Yes i have but ill check agin i do know a bit a scorpions just not every think


----------



## jamesr (Dec 14, 2006)

Well maybe i do have another quistion do they need to burrow


----------



## jamesr (Dec 14, 2006)

ok i thought so just making sure


----------



## jamesr (Dec 15, 2006)

hi agin can black rock scorpions climb smoth surfaces because my encouser dosent have a lid.
thanks


----------



## cuddlykylie (Dec 15, 2006)

i have a question, when you feed them, do they need to be taken out and put into a seperate place or can i leave them in there and let the cricket go in there, also do i need to seperate my 2 when feeding, they follow each other around everywhere,


----------



## jamesr (Dec 16, 2006)

dose anyone know......


----------



## cuddlykylie (Dec 16, 2006)

hello


----------



## Thumpage44 (Dec 16, 2006)

jamesr said:


> hi agin can black rock scorpions climb smoth surfaces because my encouser dosent have a lid.
> thanks



Your Encloser will need an airtight lid to keep the humidity in so the scorpions dont dry out and die, your tank will also need to be misted every few days. And they cant climb smooth surfaces.

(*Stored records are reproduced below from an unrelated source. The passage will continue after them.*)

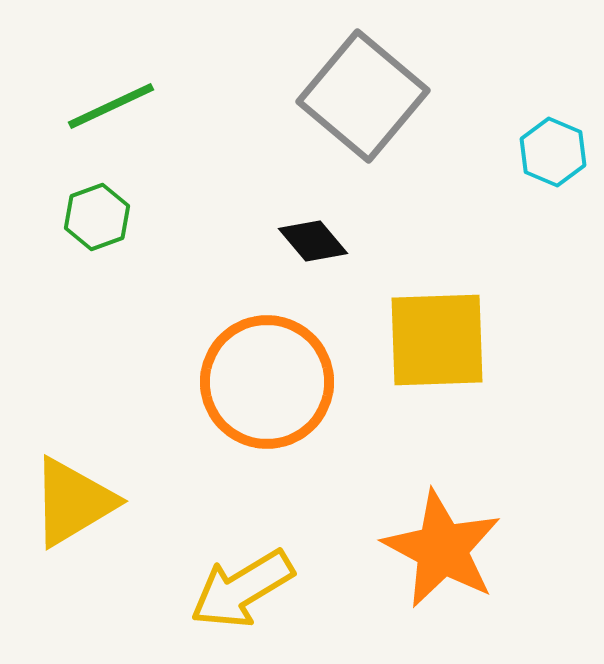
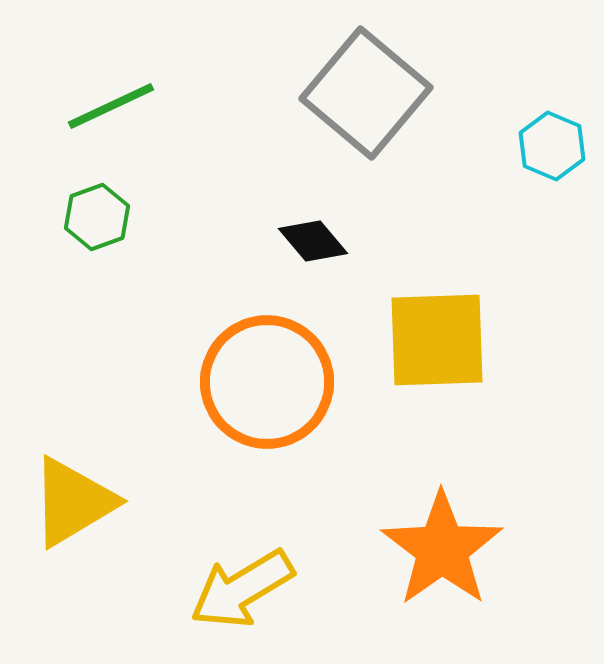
gray square: moved 3 px right, 3 px up
cyan hexagon: moved 1 px left, 6 px up
orange star: rotated 9 degrees clockwise
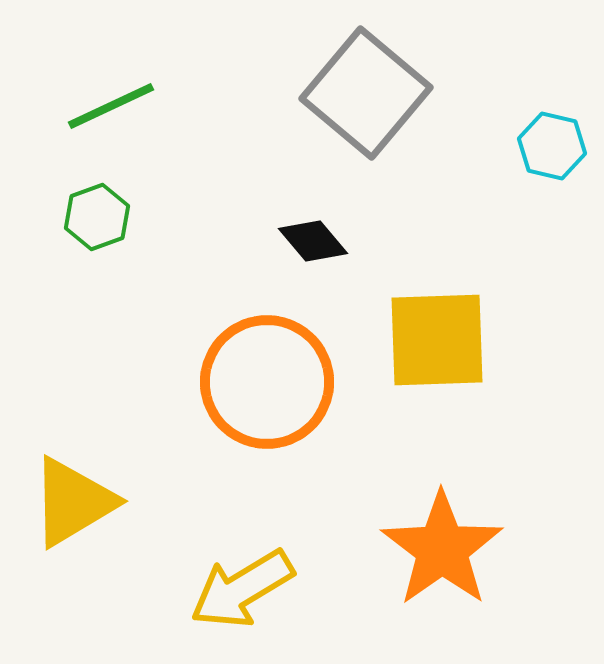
cyan hexagon: rotated 10 degrees counterclockwise
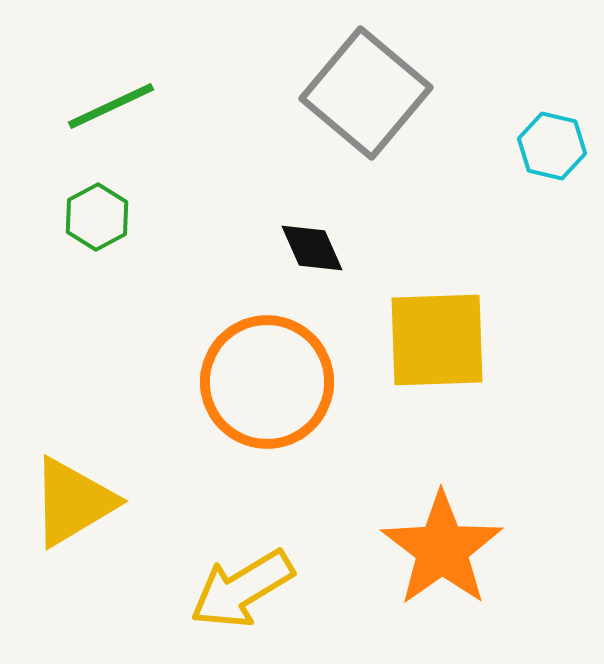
green hexagon: rotated 8 degrees counterclockwise
black diamond: moved 1 px left, 7 px down; rotated 16 degrees clockwise
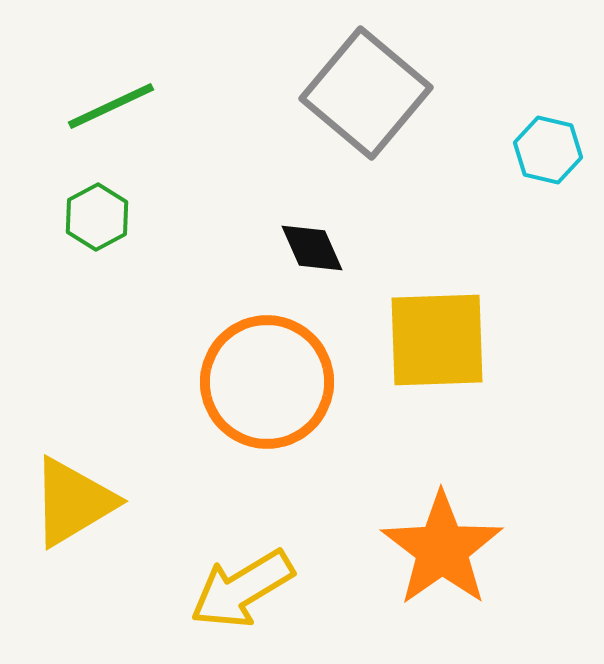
cyan hexagon: moved 4 px left, 4 px down
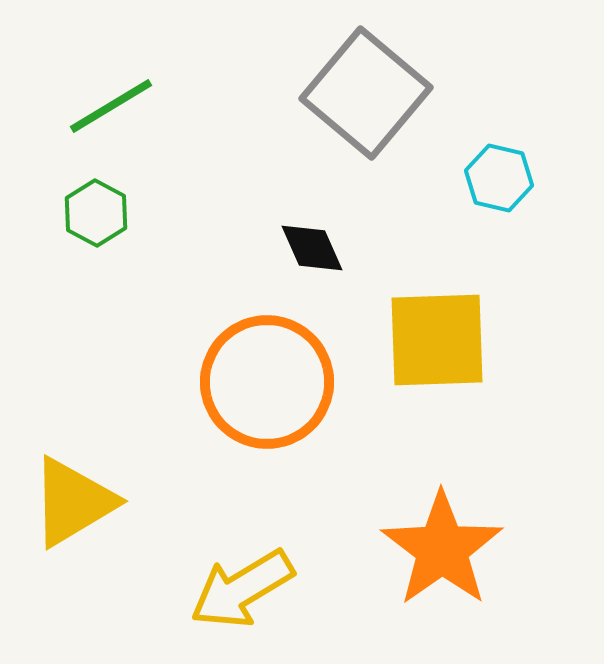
green line: rotated 6 degrees counterclockwise
cyan hexagon: moved 49 px left, 28 px down
green hexagon: moved 1 px left, 4 px up; rotated 4 degrees counterclockwise
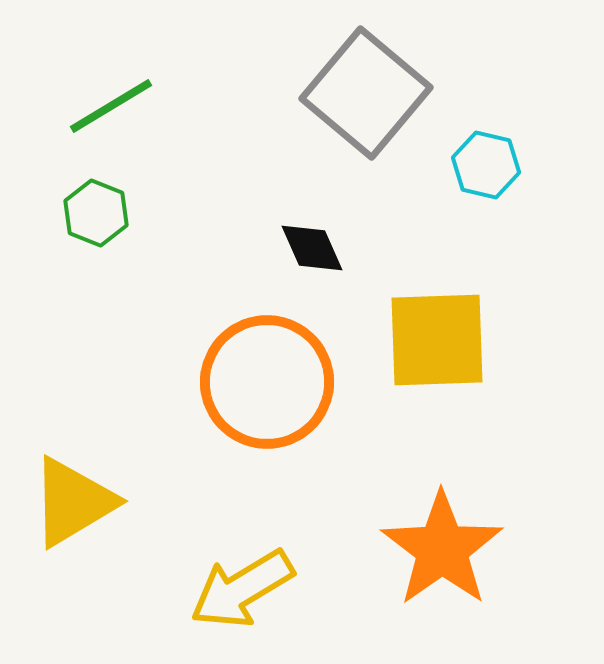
cyan hexagon: moved 13 px left, 13 px up
green hexagon: rotated 6 degrees counterclockwise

Yes you can just put the crickets in the tank


----------



## jamesr (Dec 16, 2006)

ok thanks


----------



## Jakee (Dec 16, 2006)

How many crickets should they feed on ?????


----------



## jamesr (Dec 16, 2006)

Someone told me one every two days.


----------



## Jakee (Dec 16, 2006)

kk cool


----------



## jamesr (Dec 16, 2006)

what happens if i dont use a lid but i spray them like 2 times a day


----------



## jamesr (Dec 16, 2006)

OK well tumpage44 said i did need a lid and if i dont how oftern do i need to spray them.


----------



## jamesr (Dec 16, 2006)

ok well if I use glad wrap how oftern should I mist them like every morning of more.


----------



## Thumpage44 (Dec 16, 2006)

Misting does very little if you dont have a lid to keep the moisture in, just put glad wrap over your tank, it works for me  mist twice a week.


----------



## jamesr (Dec 16, 2006)

ok then thanks a lot.


----------



## jamesr (Dec 16, 2006)

ok well I ask so many questions because its better to be 100% about something then like 75%


----------



## Jakee (Dec 16, 2006)

Yep, dont be shy to ask questions because in the end your the one who is gonna be looking after em and yoo wanna make them as healthy as they can be.....

Cheers, repz


----------



## jamesr (Dec 16, 2006)

Yep thats what its like


----------